On April 24 to 28, the UMass Amherst and the Civil and Environmental Engineering (CEE) Department hosted a World Bank training workshop for water managers from developing countries. According to a UMass News Office release, participants from six countries learned about risks associated with climate change and their potential long-term impacts on water infrastructure. CEE Associate Professor Casey Brown, one of the organizers of the training, said that “The engineering profession is at a change point. We need to design infrastructure to be resilient in a world of change. We had water planners from around the world here to learn how.” See Satellite PR News.
Victor K. Champagne III (MIE) and James M. Prescott (EE) will be honored at undergraduate commencement, May 12.
On April 5, Chemical Engineering (ChE) major Cory Thomas of Tewksbury, Massachusetts, was honored as the 2017 UMass Amherst Male Winter Scholar-Athlete. During his highly productive undergraduate education at UMass Amherst, Thomas has run several of the fastest times in the history of the university, maintained a 3.2 GPA in the challenging ChE curriculum, completed two demanding internships, and devoted himself to pursuing a pharmaceutical engineering career motivated by his mother’s spirited fight to overcome cancer.
The American Institute for Medical and Biological Engineering has announced the pending induction of UMass alumnus Amir A. Amini, a professor and holder of the Endowed Chair in Bioimaging, Electrical, and Computer Engineering at the University of Louisville, to its College of Fellows. The AIMBE College of Fellows is comprised of the top two percent of medical and biological engineers in the country. According to a national press release issued by the AIMBE, Dr. Amini was nominated, reviewed, and elected by peers and members of the College of Fellows “for outstanding contributions to cardiovascular imaging, medical image analysis, and magnetic resonance imaging of flow and motion.”

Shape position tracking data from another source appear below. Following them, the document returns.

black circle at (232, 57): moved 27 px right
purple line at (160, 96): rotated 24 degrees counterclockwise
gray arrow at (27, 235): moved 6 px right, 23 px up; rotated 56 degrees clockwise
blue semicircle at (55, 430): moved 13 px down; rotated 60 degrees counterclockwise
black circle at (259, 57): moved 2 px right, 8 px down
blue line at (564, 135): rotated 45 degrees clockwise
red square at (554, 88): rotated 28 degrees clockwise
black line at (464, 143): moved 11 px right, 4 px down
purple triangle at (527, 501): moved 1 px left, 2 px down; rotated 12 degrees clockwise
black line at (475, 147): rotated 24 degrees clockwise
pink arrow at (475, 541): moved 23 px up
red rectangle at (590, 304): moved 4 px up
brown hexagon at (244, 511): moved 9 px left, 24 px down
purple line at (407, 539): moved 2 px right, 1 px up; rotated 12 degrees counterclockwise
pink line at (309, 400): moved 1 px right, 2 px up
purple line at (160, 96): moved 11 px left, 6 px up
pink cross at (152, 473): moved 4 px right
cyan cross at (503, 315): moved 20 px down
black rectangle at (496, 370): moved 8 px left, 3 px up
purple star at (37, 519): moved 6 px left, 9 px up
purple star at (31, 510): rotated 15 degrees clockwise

The College of Engineering has chosen Professor Don DeGroot of the Civil and Environmental Engineering (CEE) Department as the 2017 Outstanding Senior Faculty Award winner and Assistant Professor Jessica Schiffman of the Chemical Engineering (ChE) Department as the 2017 recipient of the Barbara H. and Joseph I. Goldstein Outstanding Junior Faculty Award. The winners will be recognized during the college’s Senior Recognition Celebration to be held on Saturday, May 13, 2017.
Prior to the 2017 Materials Research Society (MRS) Spring Meeting and Exhibit in Phoenix from April 17 to 21, Chemical Engineering (ChE) Professor Sarah Perry and two of her undergraduate students submitted a piece of scientifically related art work that was selected as a finalist for the MRS Science as Art competition, whose purpose was to show the aesthetic beauty of scientific images. Perry’s participating students are Savannah Szemethy, a sophomore ChE major, and Matthew Gagnon, a senior in mathematics. Szemethy and Gagnon’s MRS submission, titled Bloom, is a micrograph of DNA/lipid films that was recolored into an image of blooming flowers (see accompanying image).
Mike Malone, vice chancellor for research and engagement and the Ronnie and Eugene M. Isenberg Distinguished Professor in engineering, has been named an Outstanding Engineering Alumnus by Penn State’s College of Engineering. Malone received his award, along with 11 other recipients, at a ceremony April 20 at Penn State’s University Park campus.